Rodrigo Pacheco oficializa filiação ao Partido Socialista Brasileiro em evento em Brasília
O ex-presidente do Senado Federal, Rodrigo Pacheco, oficializou nesta quarta-feira, 1º de maio, a sua filiação ao Partido Socialista Brasileiro (PSB). A cerimônia ocorreu na capital federal, Brasília, marcando um passo significativo no alinhamento político do senador mineiro com o presidente Luiz Inácio Lula da Silva (PT).

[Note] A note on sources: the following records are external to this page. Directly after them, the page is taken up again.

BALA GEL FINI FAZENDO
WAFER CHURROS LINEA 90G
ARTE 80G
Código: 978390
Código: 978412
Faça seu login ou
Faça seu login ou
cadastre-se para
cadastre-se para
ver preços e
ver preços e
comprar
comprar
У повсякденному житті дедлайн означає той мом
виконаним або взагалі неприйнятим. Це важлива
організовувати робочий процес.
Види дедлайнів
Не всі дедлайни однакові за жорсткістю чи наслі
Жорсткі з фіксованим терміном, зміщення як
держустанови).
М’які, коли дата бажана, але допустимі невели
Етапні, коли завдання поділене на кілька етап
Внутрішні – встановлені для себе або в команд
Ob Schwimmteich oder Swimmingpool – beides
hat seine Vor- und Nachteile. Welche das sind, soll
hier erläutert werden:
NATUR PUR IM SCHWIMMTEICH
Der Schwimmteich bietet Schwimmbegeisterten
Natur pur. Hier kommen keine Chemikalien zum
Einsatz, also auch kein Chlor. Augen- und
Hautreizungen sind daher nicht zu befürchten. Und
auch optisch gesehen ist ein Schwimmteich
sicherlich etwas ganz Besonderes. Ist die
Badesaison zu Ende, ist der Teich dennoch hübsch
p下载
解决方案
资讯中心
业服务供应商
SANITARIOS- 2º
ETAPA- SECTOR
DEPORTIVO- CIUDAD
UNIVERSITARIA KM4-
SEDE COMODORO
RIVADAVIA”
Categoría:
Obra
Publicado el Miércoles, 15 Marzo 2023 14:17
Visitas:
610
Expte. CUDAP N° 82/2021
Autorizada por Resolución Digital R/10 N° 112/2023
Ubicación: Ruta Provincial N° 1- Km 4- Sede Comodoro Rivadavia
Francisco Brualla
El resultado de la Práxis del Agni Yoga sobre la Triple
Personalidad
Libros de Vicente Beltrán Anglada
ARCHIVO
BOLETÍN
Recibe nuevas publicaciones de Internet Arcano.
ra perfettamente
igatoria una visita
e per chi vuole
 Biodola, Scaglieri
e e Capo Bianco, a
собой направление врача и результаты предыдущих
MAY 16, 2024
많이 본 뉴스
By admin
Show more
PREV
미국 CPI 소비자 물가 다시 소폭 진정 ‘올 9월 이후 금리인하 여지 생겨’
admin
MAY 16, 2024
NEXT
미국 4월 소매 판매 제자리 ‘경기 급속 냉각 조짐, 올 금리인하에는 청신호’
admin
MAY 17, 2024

Alinhamento estratégico com Lula e cenário político em Minas Gerais
A escolha do PSB representa uma movimentação estratégica de Pacheco, que desde o ano passado tem sido pressionado por Lula para se candidatar ao governo de Minas Gerais. A ideia central é que o senador apoie o presidente no estado, fortalecendo a base política petista. No entanto, essa possibilidade tornou-se inviável em seu antigo partido, o PSD, após a filiação do então vice-governador Mateus Simões, que assumiu o governo com a renúncia de Romeu Zema (Novo) para disputar a Presidência da República e agora busca a reeleição.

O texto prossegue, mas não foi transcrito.